**Work instructions:** Repeat the records exactly, minus the pictures.

═══ Available records

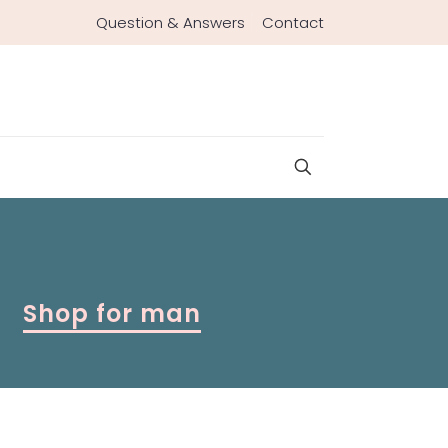
Question & Answers
Contact
Shop for man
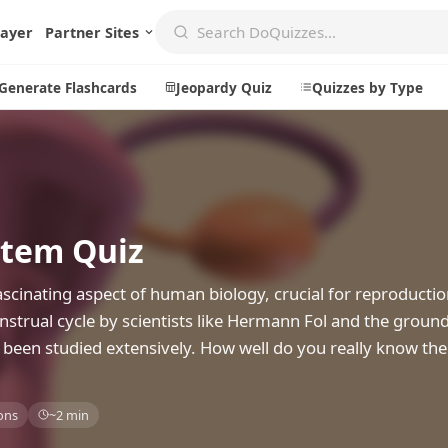
layer
Partner Sites
Generate Flashcards
Jeopardy Quiz
Quizzes by Type
Create
Communi
stem Quiz
Create a New Quiz
Live Multip
Generate Flashcards
Achievemen
scinating aspect of human biology, crucial for reproducti
Jeopardy Quiz
Daily Acrost
strual cycle by scientists like Hermann Fol and the groun
s been studied extensively. How well do you really know th
Explore
About
Badges
About DoQu
ons
~2 min
Leaderboards
Feedback
Most Popular
Blog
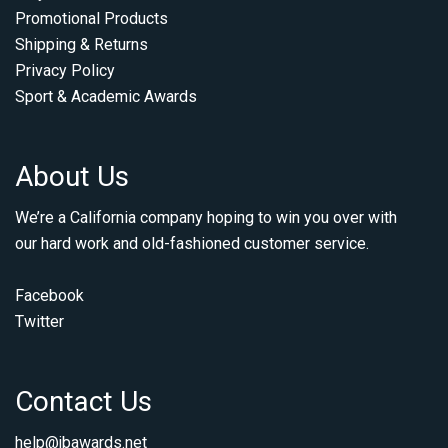
Promotional Products
Shipping & Returns
Privacy Policy
Sport & Academic Awards
About Us
We’re a California company hoping to win you over with
our hard work and old-fashioned customer service.
Facebook
Twitter
Contact Us
help@jbawards.net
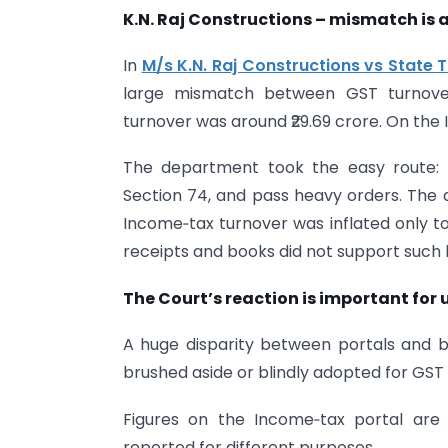
K.N. Raj Constructions – mismatch is a
In
M/s K.N. Raj Constructions vs State T
large mismatch between GST turnover 
turnover was around ₹29.69 crore. On the I
The department took the easy route: t
Section 74, and pass heavy orders. The a
Income‑tax turnover was inflated only t
receipts and books did not support such 
The Court’s reaction is important for u
A huge disparity between portals and b
brushed aside or blindly adopted for GST li
Figures on the Income‑tax portal are
reported for different purposes.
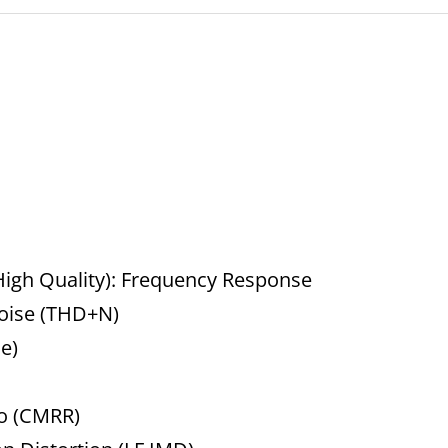
igh Quality): Frequency Response
Noise (THD+N)
e)
o (CMRR)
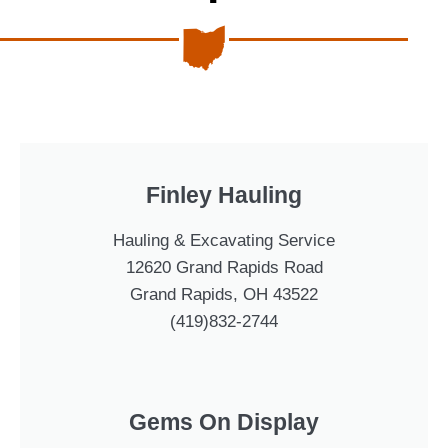
Finley Hauling
Hauling & Excavating Service
12620 Grand Rapids Road
Grand Rapids, OH 43522
(419)832-2744
Gems On Display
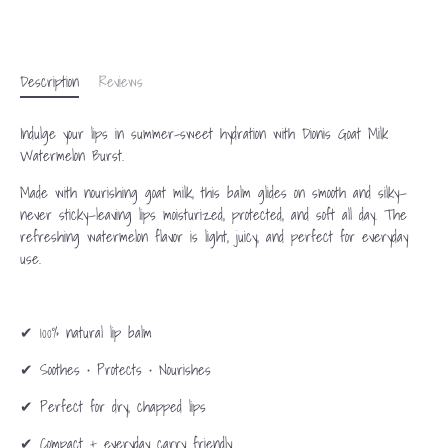
Description
Reviews
Indulge your lips in summer-sweet hydration with Dionis Goat Milk
Watermelon Burst.
Made with nourishing goat milk, this balm glides on smooth and silky—
never sticky—leaving lips moisturized, protected, and soft all day. The
refreshing watermelon flavor is light, juicy, and perfect for everyday
use.
✔ 100% natural lip balm
✔ Soothes • Protects • Nourishes
✔ Perfect for dry, chapped lips
✔ Compact + everyday carry friendly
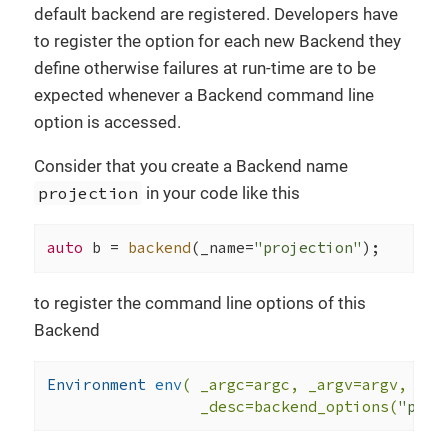
default backend are registered. Developers have
to register the option for each new Backend they
define otherwise failures at run-time are to be
expected whenever a Backend command line
option is accessed.
Consider that you create a Backend name
projection
in your code like this
auto
 b = 
backend
(_name=
"projection"
);
to register the command line options of this
Backend
Environment 
env
( _argc=argc, _argv=argv,

                 _desc=backend_options(
"proj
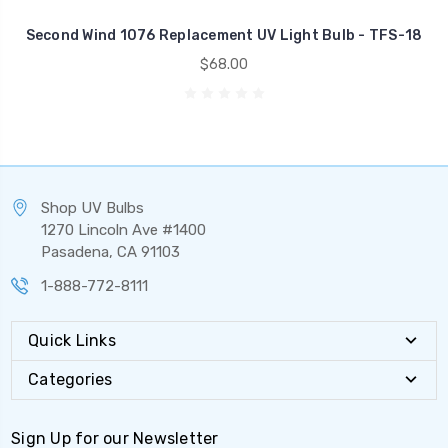
Second Wind 1076 Replacement UV Light Bulb - TFS-18
$68.00
Shop UV Bulbs
1270 Lincoln Ave #1400
Pasadena, CA 91103
1-888-772-8111
Quick Links
Categories
Sign Up for our Newsletter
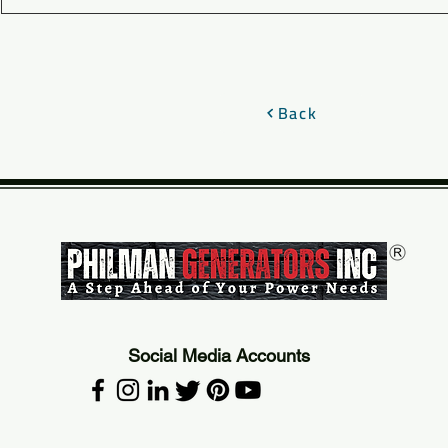
Back
Social Media Accounts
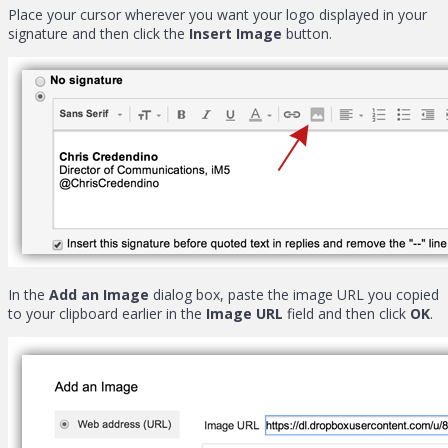
Place your cursor wherever you want your logo displayed in your
signature and then click the
Insert Image
button.
In the
Add an Image
dialog box, paste the image URL you copied
to your clipboard earlier in the
Image URL
field and then click
OK
.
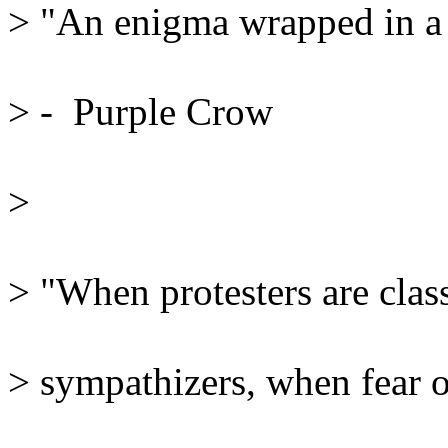
> "An enigma wrapped in a ri
> -  Purple Crow
> 
> "When protesters are classi
> sympathizers, when fear of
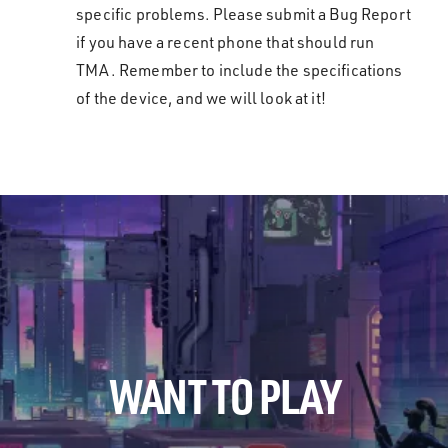
specific problems. Please submit a Bug Report
if you have a recent phone that should run
TMA. Remember to include the specifications
of the device, and we will look at it!
WANT TO PLAY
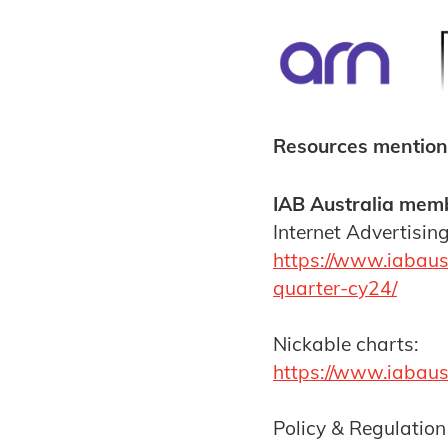
Resources mention
IAB Australia memb
Internet Advertisin
https://www.iabaust
quarter-cy24/
Nickable charts:
https://www.iabaus
Policy & Regulation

══════

**Output for this exercise:**
Question & Answers
Contact
Shop for man
layer
Partner Sites
Generate Flashcards
Jeopardy Quiz
Quizzes by Type
Create
Communi
stem Quiz
Create a New Quiz
Live Multip
Generate Flashcards
Achievemen
scinating aspect of human biology, crucial for reproducti
Jeopardy Quiz
Daily Acrost
strual cycle by scientists like Hermann Fol and the groun
s been studied extensively. How well do you really know th
Explore
About
Badges
About DoQu
ons
~2 min
Leaderboards
Feedback
Most Popular
Blog
Promotional Products
Shipping & Returns
Privacy Policy
Sport & Academic Awards
About Us
We’re a California company hoping to win you over with
our hard work and old-fashioned customer service.
Facebook
Twitter
Contact Us
help@jbawards.net
K.N. Raj Constructions – mismatch is a
In
M/s K.N. Raj Constructions vs State T
large mismatch between GST turnover 
turnover was around ₹29.69 crore. On the I
The department took the easy route: t
Section 74, and pass heavy orders. The a
Income‑tax turnover was inflated only t
receipts and books did not support such 
The Court’s reaction is important for u
A huge disparity between portals and b
brushed aside or blindly adopted for GST li
Figures on the Income‑tax portal are
reported for different purposes.
igh Quality): Frequency Response
Noise (THD+N)
e)
o (CMRR)
Finley Hauling
Hauling & Excavating Service
12620 Grand Rapids Road
Grand Rapids, OH 43522
(419)832-2744
Gems On Display
Description
Reviews
Indulge your lips in summer-sweet hydration with Dionis Goat Milk
Watermelon Burst.
Made with nourishing goat milk, this balm glides on smooth and silky—
never sticky—leaving lips moisturized, protected, and soft all day. The
refreshing watermelon flavor is light, juicy, and perfect for everyday
use.
✔ 100% natural lip balm
✔ Soothes • Protects • Nourishes
✔ Perfect for dry, chapped lips
✔ Compact + everyday carry friendly
default backend are registered. Developers have
to register the option for each new Backend they
define otherwise failures at run-time are to be
expected whenever a Backend command line
option is accessed.
Consider that you create a Backend name
projection
in your code like this
auto
 b = 
backend
(_name=
"projection"
);
to register the command line options of this
Backend
Environment 
env
( _argc=argc, _argv=argv,

                 _desc=backend_options(
"proj
Second Wind 1076 Replacement UV Light Bulb - TFS-18
$68.00
Shop UV Bulbs
1270 Lincoln Ave #1400
Pasadena, CA 91103
1-888-772-8111
Quick Links
Categories
Sign Up for our Newsletter
Back
Social Media Accounts
Place your cursor wherever you want your logo displayed in your
signature and then click the
Insert Image
button.
In the
Add an Image
dialog box, paste the image URL you copied
to your clipboard earlier in the
Image URL
field and then click
OK
.
> "An enigma wrapped in a ri
> -  Purple Crow
> 
> "When protesters are classi
> sympathizers, when fear of
specific problems. Please submit a Bug Report
if you have a recent phone that should run
TMA. Remember to include the specifications
of the device, and we will look at it!
WANT TO PLAY
Resources mention
IAB Australia memb
Internet Advertisin
https://www.iabaust
quarter-cy24/
Nickable charts:
https://www.iabaus
Policy & Regulation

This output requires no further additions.